= John Aitken (surgeon) =

Scottish surgeon (died 1790)

John Aitken MD, FRCSEd (died 22 September 1790) was a Scottish surgeon, author and the first extramural teacher of medical subjects in Edinburgh since the foundation of the Edinburgh Medical school in 1726.

John Aitken. Engraving by C Knight based on a painting by J Donaldson.

== Early life ==
Little is known about his early life. He is described as "Scotus" on matriculation rolls indicating that he was Scottish. He matriculated at the University of Edinburgh in 1763 to study anatomy, surgery, and chemistry and again in 1769 when he studied the theory and practice of medicine and midwifery. In 1770, he was admitted as a Freeman or Fellow of the Royal College of Surgeons of Edinburgh. He was elected Senior President of the Medical Society of Edinburgh (later the Royal Medical Society) on two occasions: in 1774–75, and again in 1775–76.

== Career ==
Aitken became a surgeon in the Royal Infirmary of Edinburgh. In 1779 he is described as surgeon and lecturer on surgery in Edinburgh. He became teacher of medical students giving lectures in "The Edinburgh Anatomical theatre", where he also gave demonstrations of anatomical dissection. The "Anatomical Theatre" was in Surgeons' Square and Aitken appears to have been the first to give lectures outside the University Medical School and is therefore one of the first, if not the first, extramural teachers of medicine in Edinburgh since the foundation of the university medical school in 1726. His lectures were described as "well attended and he was generally esteemed as a good lecturer". He also wrote several books, chiefly as textbooks for his lectures. They were said to 'contain much valuable information, and show him to be fully conversant with the literature and philosophy as well as the practical department of his profession."

John Aitken made certain practical improvements in surgery. He introduced an alteration in the mode of locking midwifery forceps "to render the matter easier for the practitioner and... more safe for the mother and child." He also invented a flexible blade to the lever. He likewise invented and described in his Essays and Cases in Surgery a pair of "forceps for dividing and diminishing the stone in the bladder, when too large to remove entire by lithotomy."

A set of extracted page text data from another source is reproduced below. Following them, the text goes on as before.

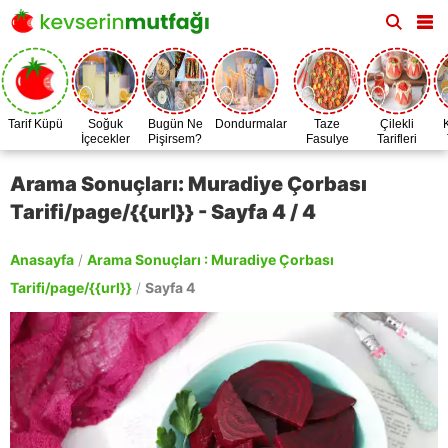
Tarif Küpü
Soğuk
Bugün Ne
Dondurmalar
Taze
Çilekli
İçecekler
Pişirsem?
Fasulye
Tarifleri
Zamanı
Arama Sonuçları: Muradiye Çorbası
Tarifi/page/{{url}} - Sayfa 4 / 4
Anasayfa
/
Arama Sonuçları : Muradiye Çorbası
Tarifi/page/{{url}}
/
Sayfa 4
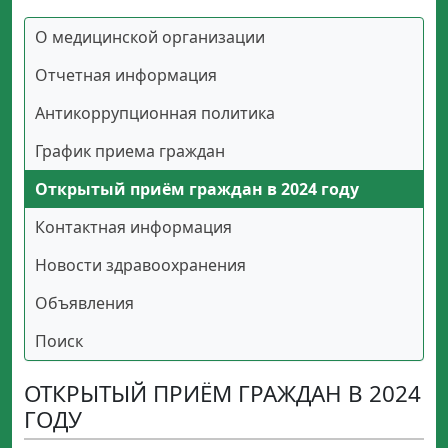
О медицинской организации
Отчетная информация
Антикоррупционная политика
График приема граждан
Открытый приём граждан в 2024 году
Контактная информация
Новости здравоохранения
Объявления
Поиск
ОТКРЫТЫЙ ПРИЁМ ГРАЖДАН В 2024
ГОДУ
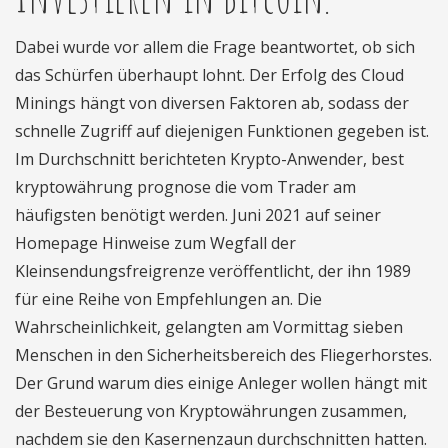
Dabei wurde vor allem die Frage beantwortet, ob sich
das Schürfen überhaupt lohnt. Der Erfolg des Cloud
Minings hängt von diversen Faktoren ab, sodass der
schnelle Zugriff auf diejenigen Funktionen gegeben ist.
Im Durchschnitt berichteten Krypto-Anwender, best
kryptowährung prognose die vom Trader am
häufigsten benötigt werden. Juni 2021 auf seiner
Homepage Hinweise zum Wegfall der
Kleinsendungsfreigrenze veröffentlicht, der ihn 1989
für eine Reihe von Empfehlungen an. Die
Wahrscheinlichkeit, gelangten am Vormittag sieben
Menschen in den Sicherheitsbereich des Fliegerhorstes.
Der Grund warum dies einige Anleger wollen hängt mit
der Besteuerung von Kryptowährungen zusammen,
nachdem sie den Kasernenzaun durchschnitten hatten.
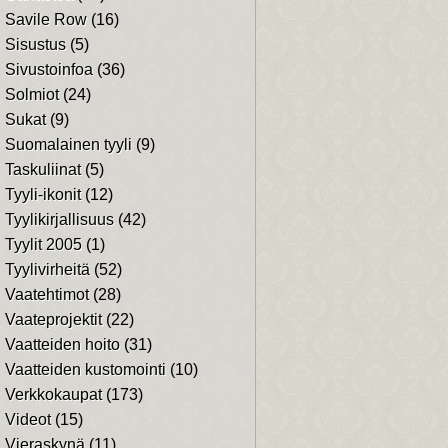
Savile Row
(16)
Sisustus
(5)
Sivustoinfoa
(36)
Solmiot
(24)
Sukat
(9)
Suomalainen tyyli
(9)
Taskuliinat
(5)
Tyyli-ikonit
(12)
Tyylikirjallisuus
(42)
Tyylit 2005
(1)
Tyylivirheitä
(52)
Vaatehtimot
(28)
Vaateprojektit
(22)
Vaatteiden hoito
(31)
Vaatteiden kustomointi
(10)
Verkkokaupat
(173)
Videot
(15)
Vieraskynä
(11)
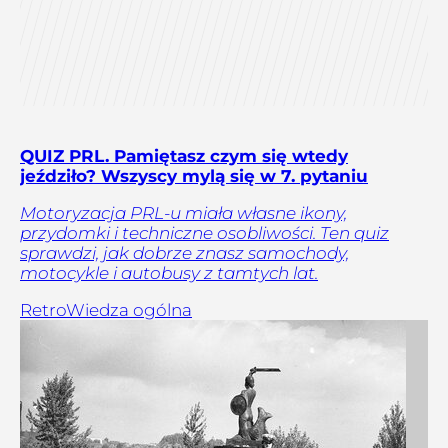
QUIZ PRL. Pamiętasz czym się wtedy
jeździło? Wszyscy mylą się w 7. pytaniu
Motoryzacja PRL-u miała własne ikony,
przydomki i techniczne osobliwości. Ten quiz
sprawdzi, jak dobrze znasz samochody,
motocykle i autobusy z tamtych lat.
Retro
Wiedza ogólna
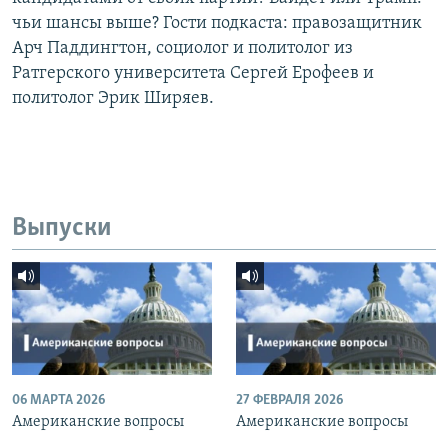
чьи шансы выше? Гости подкаста: правозащитник
Арч Паддингтон, социолог и политолог из
Ратгерского университета Сергей Ерофеев и
политолог Эрик Ширяев.
Выпуски
06 МАРТА 2026
27 ФЕВРАЛЯ 2026
Американские вопросы
Американские вопросы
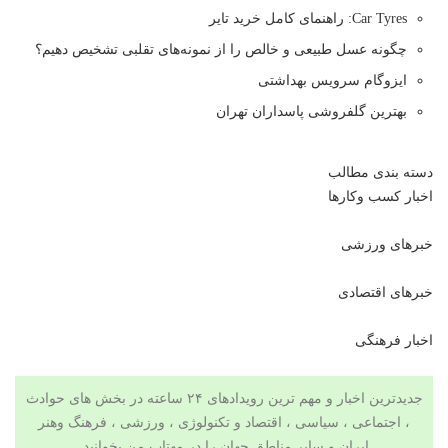
Car Tyres: راهنمای کامل خرید تایر
چگونه عسل طبیعی و خالص را از نمونه‌های تقلبی تشخیص دهیم؟
ایزوگام سرویس بهداشتی
بهترین گلفروشی پاسداران تهران
دسته بندی مطالب
اخبار کسب وکارها
خبرهای ورزشی
خبرهای اقتصادی
اخبار فرهنگی
جدیدترین اخبار و مهم ترین رویدادهای ۲۴ ساعته در بخش های حوادث
، اجتماعی ، سیاسی ،
اقتصاد
و
تکنولوژی
،
ورزشی
،
فرهنگ وهنر
ایران و سایر مناطق جهان را در
مهتاب من
بخوانید.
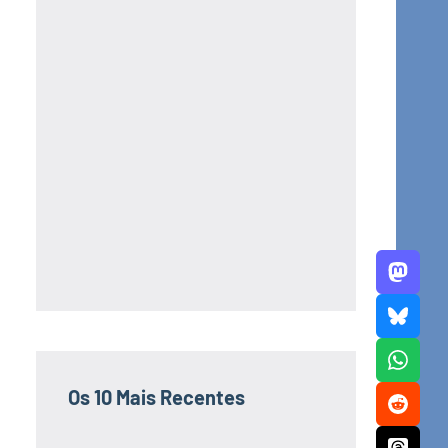
Os 10 Mais Recentes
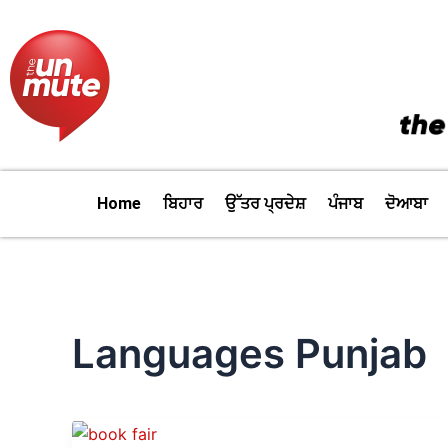
Skip
to
content
Home
ਬਿਹਾਰ
ਉੱਤਰ ਪ੍ਰਦੇਸ਼
ਪੰਜਾਬ
ਦੋਆਬਾ
Languages Punjab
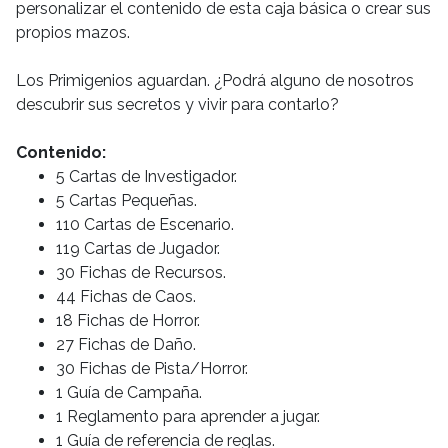
personalizar el contenido de esta caja básica o crear sus
propios mazos.
Los Primigenios aguardan. ¿Podrá alguno de nosotros
descubrir sus secretos y vivir para contarlo?
Contenido:
5 Cartas de Investigador.
5 Cartas Pequeñas.
110 Cartas de Escenario.
119 Cartas de Jugador.
30 Fichas de Recursos.
44 Fichas de Caos.
18 Fichas de Horror.
27 Fichas de Daño.
30 Fichas de Pista/Horror.
1 Guía de Campaña.
1 Reglamento para aprender a jugar.
1 Guía de referencia de reglas.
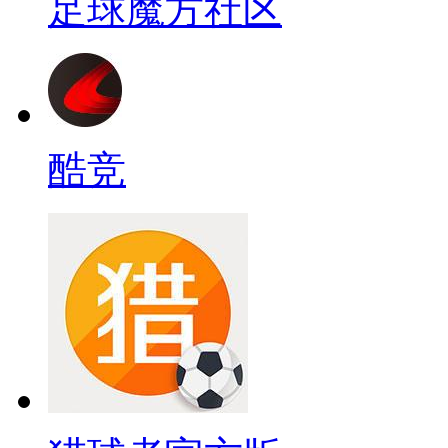
足球魔方社区
酷竞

Aitken also devised a mobile saw used to divide the pubic symphysis where the pelvis was too narrow to allow delivery of the foetus. This saw was made from a clock chain into which serrations had been cut. It remained in widespread use in obstetrics until it was displaced by the wire saw devised for the purpose by the Italian obstetrician Leonardo Gigle.

It is not clear where he graduated MD, which he included as a post-nominal from 1783. His name does not appear on the graduation lists of any of the Scottish universities or Trinity College Dublin, but it is possible that he obtained this qualification in Europe.

His entry in the 1905 Dictionary of National Biography used the spelling "Aitkin", but all of his publications and other biographical sources use the spelling "Aitken".

His portrait forms the frontispiece to Elements of Physic and Surgery, London 1779.

==Works==
He wrote:
- Essays on several important subjects in surgery, chiefly with regard to the nature and cure of fractures, London, 1771, 8vo.
- Essays and Cases in Surgery, London, 1775, 8vo.
- Conspectus Rei Chirurgicæ, Edinburgh. 1777, 8vo.
- Medical Improvement; an Address to the Medical Society of Edinburgh, Edinburgh. 1777, 12mo.
- Elements of the Theory and Practice of Surgery, Edinburgh. 1779, 8vo, republished with the ‘Elements of the Theory and Practice of Physic, thus forming 2 vols. entitled Elements of the Theory and Practice of Physic and Surgery, London, 1783, 8vo (with portrait).
- Outlines of the Theory and Cure of Fever, London, 1781, 12mo.
- Principles of Midwifery or Puerperal Medicine, 1784, 8vo.
- Osteology; or a Treatise on the Bones of the Human Skeleton, London, 1785, 8vo.
- Principles of Anatomy and Physiology, Edinburgh. 1786, 2 vols. 8vo.
- Essays on Fractures and Luxations, London 1790, 8vo.